Our Lady of the River has partnered with San Pierre Parish in Grand-Bois since 2002. Those who have traveled to Grand-Bois to volunteer motivate friends and families to do the same.

Dr. Leo arrived in Grand-Bois in 2001 at the request of his cousin, a priest who knew the pastor of the parish in Grand-Bois, Father Boniface Senat. The people of that rural, remote region didn’t have a doctor to serve them with regularity. Dr. Leo couldn’t refuse the cousin who had supported his medical education and had hoped he’d become a priest.

On his first day in Grand-Bois, supported by a medical mission group that arrived just in time with antibiotics, Dr. Leo saved the life of a pregnant woman whose baby had died in utero. More than 1,000 people showed up that day at the clinic, held in the San Pierre church.

“There was one American doctor and me and three nurses,” Dr. Leo recalled. “These people were desperately, desperately ill,” added Liz McDermott, an LPN and member of Our Lady of the River who was on that mission trip.

For several years Dr. Leo served the people of Grand-Bois on a part-time basis, dividing his time between Grand-Bois and Port au Prince.
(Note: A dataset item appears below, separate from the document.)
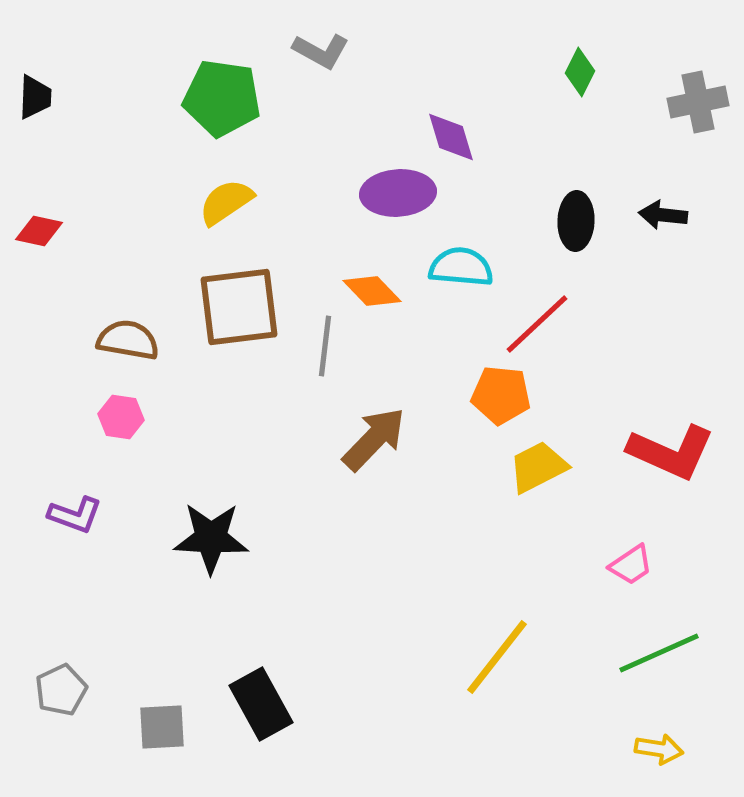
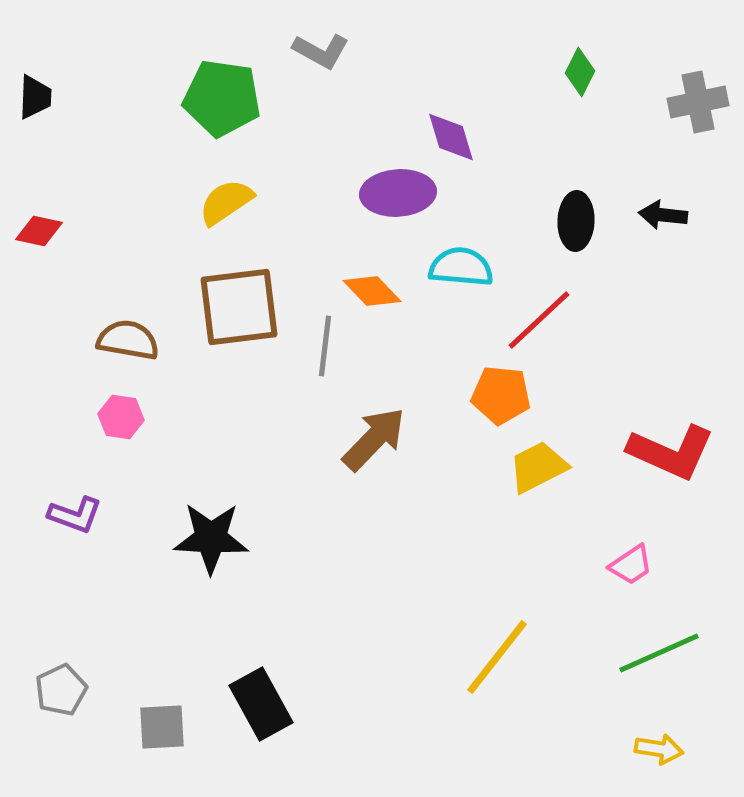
red line: moved 2 px right, 4 px up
He agreed to serve full-time in Grand-Bois once a medical clinic was built. Volunteers built the clinic, with help from the Haitians.
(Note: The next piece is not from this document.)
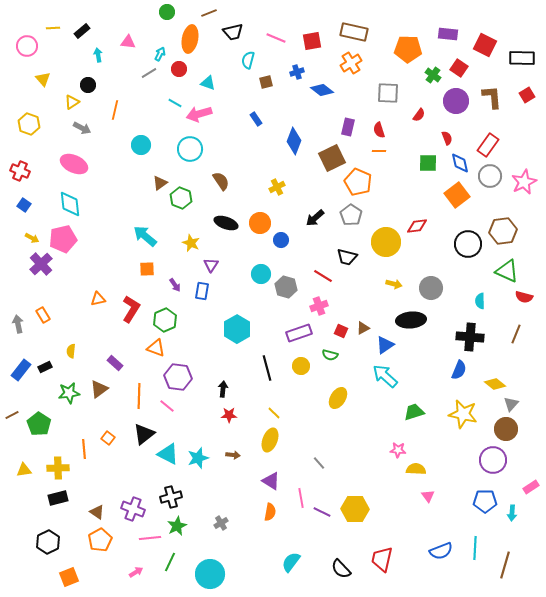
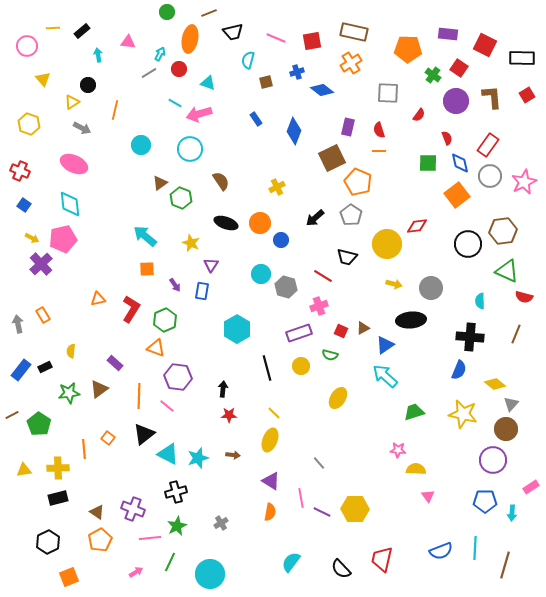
blue diamond at (294, 141): moved 10 px up
yellow circle at (386, 242): moved 1 px right, 2 px down
black cross at (171, 497): moved 5 px right, 5 px up
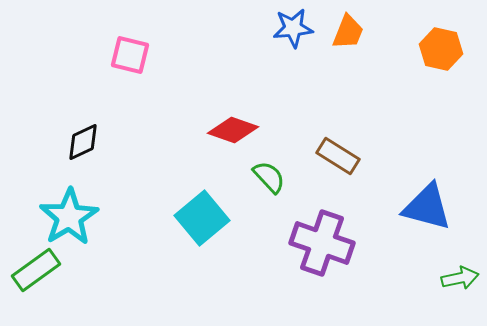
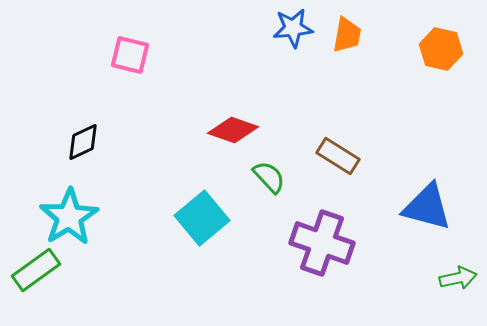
orange trapezoid: moved 1 px left, 3 px down; rotated 12 degrees counterclockwise
green arrow: moved 2 px left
Now two Haitian doctors are on staff (Dr. Leo and Dr. Marie Ange Ulysse). Their work, along with assistance from local medical staff and ServeHaiti volunteers, has led to a dramatic reduction in the mortality rate, especially for pregnant women and infants, Dr. Leo said. He instituted a prenatal program that has contributed significantly to healthier mothers and babies, Liz added.

The doctor sees the hand of God in all of it. When cholera struck in the aftermath of the 2010 earthquake in Haiti, Dr. Leo was working toward an advanced degree in water and sanitation. He educated Haitians on sanitation procedures that helped prevent cholera from spreading in the region.

“We’re being led by a Haitian who has this amazing vision. He helps us to remember to include the Haitian people in the planning process,” Liz said. “We can’t just implement our ideas. They have to be culturally appropriate.”

“I went to Haiti thinking I knew so much about the world, what people need. I got there and realized I don’t know anything,” said Cheryl Costello, a physical therapist assistant and member of Our Lady of the River who made her first mission trip to Grand-Bois in 2011. She’s returned to Haiti and continues to volunteer to enhance the quality of Haitians’ lives.

“It was an amazing experience to be down there,” said physical therapist Diane O’Neill, another Our Lady of the River parishioner. She couldn’t help but tell others about what she experienced and in that way, “you draw people into your experience and they become interested” in making a mission trip.
Liz notes that Dr. Leo “calls ServeHaiti a beautiful jail.”

“Once you get in, you say, ‘I should continue to help,’” the doctor says with a smile.